After a few issues with 4TB 2.5" hard drives, and external USB disks, I'd like to use a 3.5" drive, but the NUC's internal SATA power connector does not support this (doesn't provide 12V).
I'm considering an aluminium case (Hammond diecast enclosure, 1590DBK, 187x119x56mm), that's screwed on to the Intel NUC's 2 mounting holes, with a larger hole in the base to route the power, data cables, and maybe allow some air flow.
For power, could I run a wire off the 19V power supply (internal), in a safe way to power a 4TB Western Digital Red hard drive (WD40EFRX), which needs a 5V and 12V supply, 1.75 amperes (peak), at 4.5 watts.

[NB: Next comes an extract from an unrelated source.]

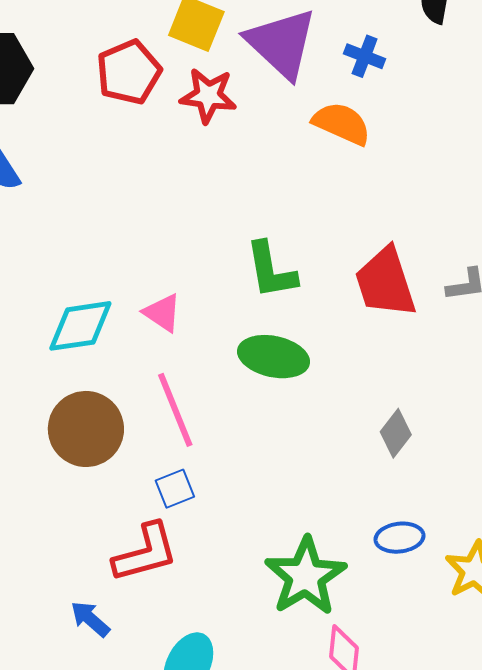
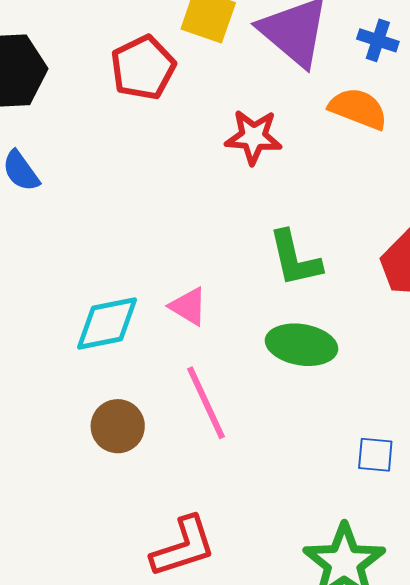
red star: (208, 96) -> (253, 137), moved
brown circle: (86, 429) -> (118, 426), size x0.7
blue square: (175, 489) -> (375, 455), moved, turned 30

Maybe using two linear voltage regulators to provide 5V and 12V (e.g. L78S05CV and L78S12CV)?
These can accept an input up to 35V, current up to 2 amperes, and have a thermal resistance of 5 °C/W junction-case or 50 °C/W junction-ambient.
Or, as per @bimpelrekkie's suggestion, a fixed switching regulator (e.g. LM2596T-12 and LM2596T-5.0.
But I'm not sure:
Would this be appropriate for a hard drive? Can it provide a clean enough power supply, and keep running for a long period of time (4+ years).
Would it produce too much heat? I'm considering getting some 20x15x10mm heatsinks, with 3M screws, for the 3.75mm hole.
Is there a good way to connect them to the aluminium case, assuming a heatsink? I don't think solder works, or thermal tape would hold well enough, so maybe an epoxy that can also handle high temperatures (just to be sure.)
Will the 90W power supply be happy with the extra load? The computer currently uses 25W while running both of the CPU cores at 100%.
Where I'd connect the 19V supply to the 12V regulator first, should the 5V regulator connect to the 12V (so there is less of a drop from 12V to 5V, maybe helping with heat/life,) or should I connect it directly to 19V (so there is less current being pulled though the 12v regulator?) i.e. series or parallel?
Is there another way of doing this? Maybe two DC-DC step down buck converters? I've never used these before, they do look interesting, but I don't know how reliable they are.
And is there anything else I should consider with this setup?
Previously I've used a separate power supply, with an external USB hard drive, but this has introduced 2 extra wires, and where this computer will be in an office 4+ hours away, I don't want to do that journey because one of the cables have "fallen out" (at least if the computer only has 1 cable, I can get someone non-technical to check it).